Nous voici à l’aube de 2014. L’année des 150 ans du Club alpin suisse (CAS) est derrière nous. Un vrai feu d’artifice de manifestations de toutes les couleurs! Le bouquet final de ce feu d’artifice a eu lieu début octobre. La Suisse a eu l’honneur d’accueillir l’Assemblée générale de l’Union internationale des associations d’alpinisme (UIAA) à Pontresina. Cette manifestation nous a donné l’occasion de rencontrer des représentants des populations de montagne du monde entier, et encore une fois de confirmer que le CAS, c’est plus que de la montagne! D’autre part, dans le cadre de cette manifestation, le CAS a organisé une table ronde pour discuter de l’avenir de nos montagnes au vu du réchauffement climatique. Les résultats de cette table ronde vous sont présentés dans le présent numéro (voir p. 26).

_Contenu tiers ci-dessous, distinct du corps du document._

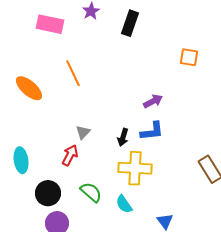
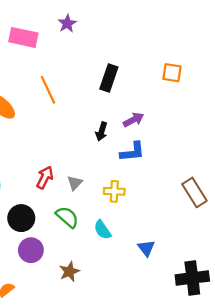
black rectangle: (130, 23) -> (109, 78), moved
gray triangle: (83, 132) -> (75, 183), moved
black arrow: (123, 137) -> (101, 132), moved
yellow cross: (135, 168) -> (114, 191), size x0.6

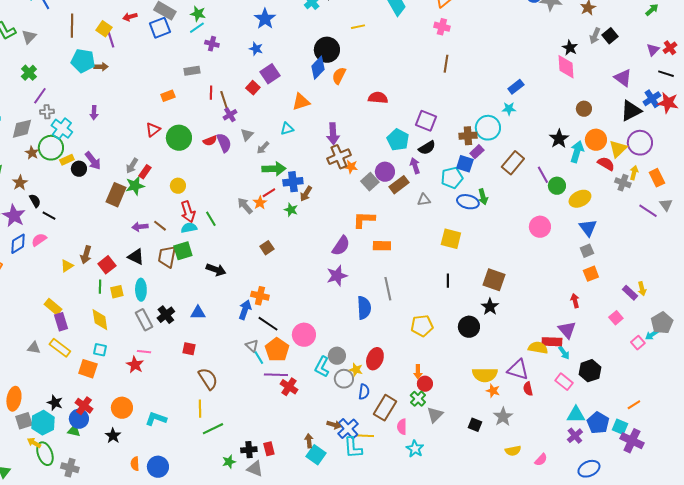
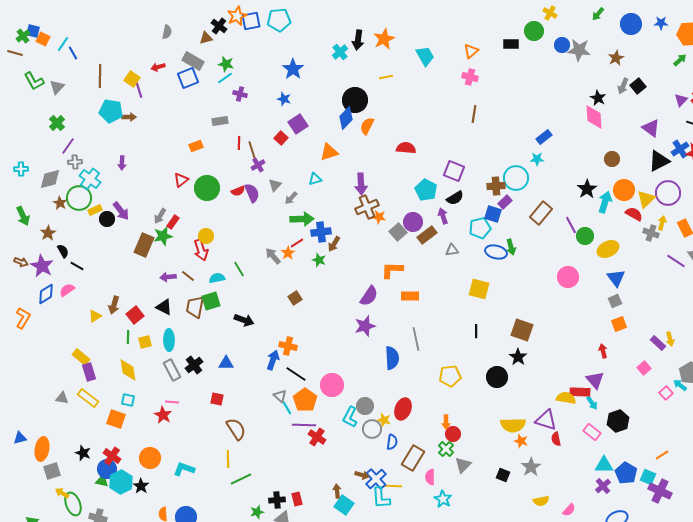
red arrow: (188, 212) -> (201, 250), moved
cyan arrow: (652, 335) -> (680, 385), turned 72
cyan hexagon: (43, 423) -> (121, 482), moved

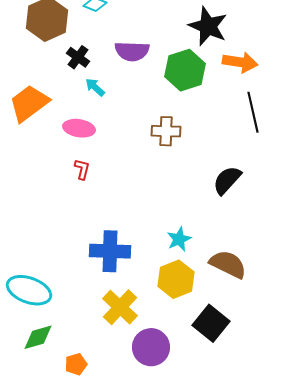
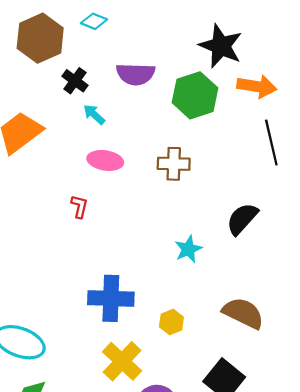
pink ellipse: (79, 128) -> (105, 160), moved
cyan star: (179, 239) -> (188, 249), moved
yellow hexagon: (176, 279) -> (171, 322), moved, size x0.6

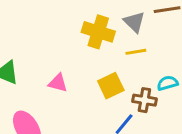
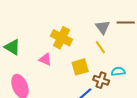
yellow cross: (98, 32) -> (62, 38), moved
yellow line: (136, 52) -> (100, 47), turned 56

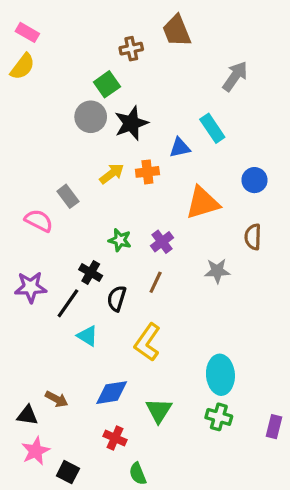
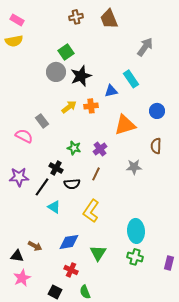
brown cross: (131, 49) -> (76, 17), moved
yellow semicircle: (23, 67) -> (14, 41), turned 42
black semicircle: (117, 298) -> (72, 184), turned -112
black square: (68, 472) -> (55, 292), moved

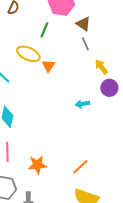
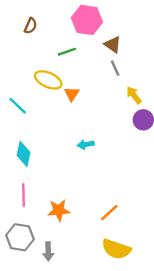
green line: (44, 30) -> (67, 52), turned 49
cyan arrow: (82, 104) -> (86, 144), moved

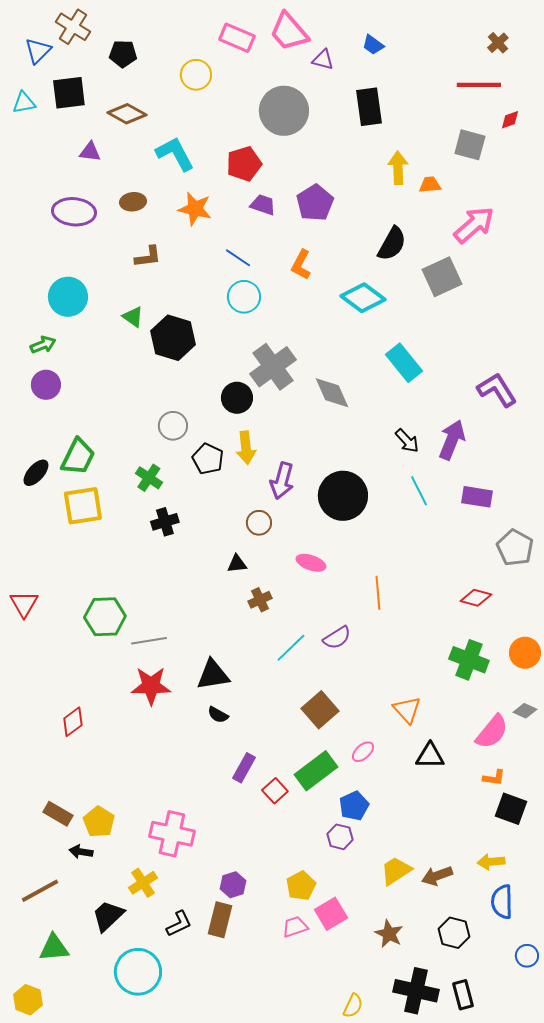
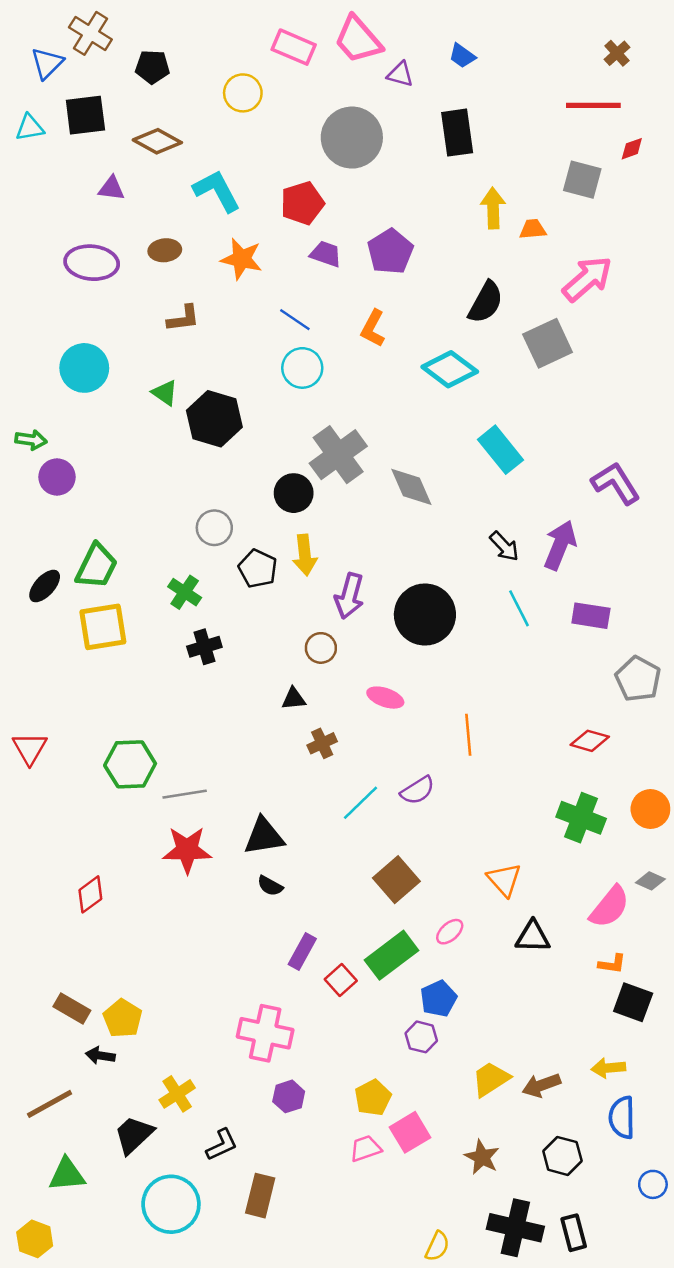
green arrow: (43, 345) -> (31, 440), moved, turned 30
pink cross: (172, 834) -> (265, 1033), moved
brown rectangle: (220, 920) -> (260, 1196), moved

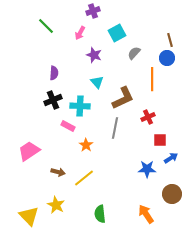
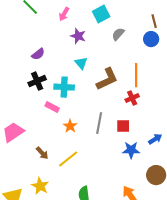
purple semicircle: (54, 73) -> (38, 54), turned 48
orange line: (152, 79) -> (136, 75), moved
gray line: (115, 128) -> (99, 123), moved
red square: (160, 140) -> (123, 126), moved
brown arrow: (58, 172) -> (42, 153), turned 32

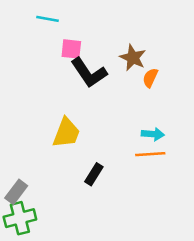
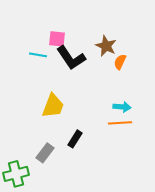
cyan line: (47, 19) -> (38, 55), moved
gray rectangle: (16, 192) -> (45, 153), moved

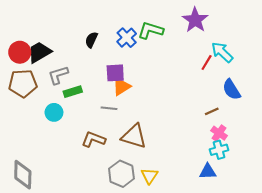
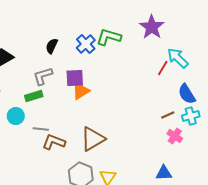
gray L-shape: (58, 75) -> (43, 76), moved
gray line: (109, 108) -> (41, 129), moved
brown triangle: (134, 136) -> (93, 139), turned -48
cyan cross: (219, 150) -> (191, 116), moved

Mais un autre événement important a eu lieu en 2013: nos délégués ont voté à l’unanimité la nouvelle stratégie 2020 et confirmé nos lignes directrices. En effet, de nombreux défis nous attendent ces prochaines années, et cela dans tous les domaines qui nous occupent: le financement des cabanes, la formation de nos chefs de courses et de nos membres, le bénévolat, nos éditions, sans oublier l’équilibre entre protection et utilisation de la montagne, qui nous met parfois devant des décisions délicates. Cette nouvelle stratégie va être affinée en 2014. Nous tous, du Comité central, du Secrétariat administratif et des commissions, aurons fort à faire pour relever tous ces défis.

L’année 2013 a également vu d’autres événements qui auront un impact en 2014. Dans le domaine de l’escalade, Cédric Lachat, un champion qu’il n’est plus besoin de présenter, prend sa «retraite» après un parcours de 15 ans de compétition au plus haut niveau (voir p. 47). En ce qui concerne les cabanes, le nouveau système de réservation a terminé sa phase de test avec succès et va pouvoir apporter un vent nouveau dans la gestion des réservations des cabanes (voir p. 19).

Bref, la vie du CAS continue en cette année de «150 ans + 1», et le CAS continue à être «plus que de la montagne».